そうして案内されたのは、同じフロアの面談室。四人掛けのテーブルに、ホワイトボードとノートパソコン。パソコン側に先生が座り、その正面に俺が座る。ホワイトボードの裏の窓から風が入り込んでくる。開かれたパソコンを操作して、先生は語りだした。
「今からお話しする内容は、辛城さんご本人から了承を得てのことです。また、身元引受人である加藤さん、つまりは辛城さんのご親族の知人から委任状を得てご説明いたします」
説明と同意の一環になるのだろうか、念押ししたその内容に、俺は強く頷く。先生も同様に頷いてから、テーブルの上に組んだ手を乗せて、静かに始めた。

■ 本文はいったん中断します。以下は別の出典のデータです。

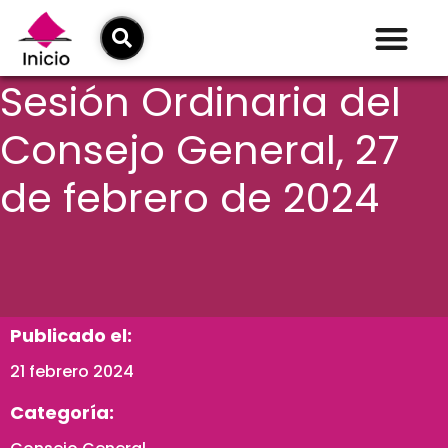
Sesión Ordinaria del
Consejo General, 27
de febrero de 2024
Publicado el:
21 febrero 2024
Categoría:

「彼女はご覧になったように眠っています。現時点で1カ月間は経過しています」
「いっかげつ、って、ずっとですか?」
「はい。ですがこれは、植物状態や一般的に言われる『寝たきり』とは少し違います。私たちは基本的に、夜に睡眠をとっていますが、彼女はそれが連続している状態です」
「連続、って」
「ずっと、です。脳波を測定しても睡眠期を示します。そして、覚醒していたとしても所謂それは『寝ぼけている』状態であり、ほとんどの場合はその間のことを覚えていません」
「な、ん……」
なんなんだ、それは。そんな状態がありえるのか。眠っているだけ? そんな、だって。 え? 寝ること自体は不思議じゃないけれど……。寝たきりとは違う?
「【クライネ・レビン症候群】と言います。難病にも指定されていないほど珍しい病気で、【眠り姫病】、【反復性過眠症】とも言われます」
クライネ・レビン? 眠り姫……?
困惑する。入ってきた言葉が頭の中でぐるぐると回る。理解が追い付かなかった。先生はそんな状態の俺を察してか、少しの間無言だった。
おもむろに立ち上がると、部屋の出入り口付近の受話器に手を取って、何やら話をしていた。席に戻ってきて数秒後、事務さんらしき人がペットボトルのお茶をテーブルに置いて行った。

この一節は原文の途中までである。